FIELD GUIDE / DIGITAL ARCHIVING FOR INDEPENDENT FILMMAKERS
last update: July 8 2016
2 HARD DISK DRIVE
3 DISK ON A SHELF
4 GUIDE TO ARCHIVING WITH DISKS
5 SPINNING DISK
7 LTO-TAPE FORMAT
8 PRIZE/CAPACITY OVERVIEW
9 GUIDE FOR ARCHIVING WITH LTO-TAPE
10 LITERATURE/FURTHER READING
The file-born independent film might be in danger to be lost after a few years. Assets are generally stored only on external hard disk drives. The details of their limited reliability are not sufficiently communicated by the manufactures.
Compared to the size of their businesses, filmmakers produce probably more data than any other field. How to maintain data was widely unknown before film moved to pure file-based workflows. The Academy commented on the issue of digital film preservation 2007 with the unfortunate headline "digital dilemma" and the claim “there is no digital archival master format or process with longevity characteristics equivalent to that of film." Yet it is obvious that a radical different technology has different properties and needs different techniques of preservation. The IT-sector knows how to preserve data for more than 60 years. IT-professionals use two technologies to store large data sets, often deployed in combination: spinning disk systems for instant access and tape for cold data, infrequent used data. As argued later in this article, LTO-tape offers the best choice for individual filmmakers and orders of magnitude higher data protection than the external disk on the shelf.

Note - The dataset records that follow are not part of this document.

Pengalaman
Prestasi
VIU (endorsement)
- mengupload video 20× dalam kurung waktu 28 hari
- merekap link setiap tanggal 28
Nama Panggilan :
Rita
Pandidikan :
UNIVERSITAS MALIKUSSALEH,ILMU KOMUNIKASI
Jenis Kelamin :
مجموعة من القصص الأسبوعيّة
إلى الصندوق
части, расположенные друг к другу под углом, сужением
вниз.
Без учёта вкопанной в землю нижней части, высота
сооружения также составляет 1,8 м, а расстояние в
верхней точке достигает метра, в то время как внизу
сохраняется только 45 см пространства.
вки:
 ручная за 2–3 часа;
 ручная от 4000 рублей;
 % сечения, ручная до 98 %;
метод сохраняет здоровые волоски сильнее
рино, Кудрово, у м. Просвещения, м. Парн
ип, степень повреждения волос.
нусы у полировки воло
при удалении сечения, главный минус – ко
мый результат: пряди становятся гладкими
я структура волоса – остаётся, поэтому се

Chapter DATA MANAGEMENT describes the practical details.
2 HARD DISK DRIVE
The life span of an individual hard disk drive varies greatly depending on manufacturer and model, but also on the usage patterns. Although, what seems apparent, HDDs are not designed to sit on a shelf. Their complex electrical and mechanical nature presents various points of failure. Commercial data centers usually do not publish statistics on disk failure rates. Public are only the dated Google and CMU studies from 2007 and the regularly updated Backblaze statistics. Backup provider Backblaze found that, averaged over all drive models they use, a drive's failure rate seems to follow more or less the in engineering known bathtub curve: elevated infant mortality, relative constant phase of random failures and a significant increased failure rate towards the end of a drives life due to wear and tear.
Backblaze statistics show: For the first 1.5 years, drives fail at 5.1% per year. For the next 1.5 years, drives fail LESS, at about 1.4% per year. After 3 years though, failures rates skyrocket to 11.8% per year. Backblaze also states that HGST drives last longer and rather not follow the bathtub curve, but fail at a low constant rate of 1-2% per year, which confirms the anecdotal knowledge about HGST's (formerly Hitatchi, formerly IBM) reliability.
The Google study provides similar failure rates: 1.7% for the first year, to over 8.6% for three-year-old drives
The also dated CMU study reports annual failure rates from 0.5% to as high as 13.5%, and an over 5 years averaged 3%. Overall the study found rather a constant wear-out for the drive populations they observed.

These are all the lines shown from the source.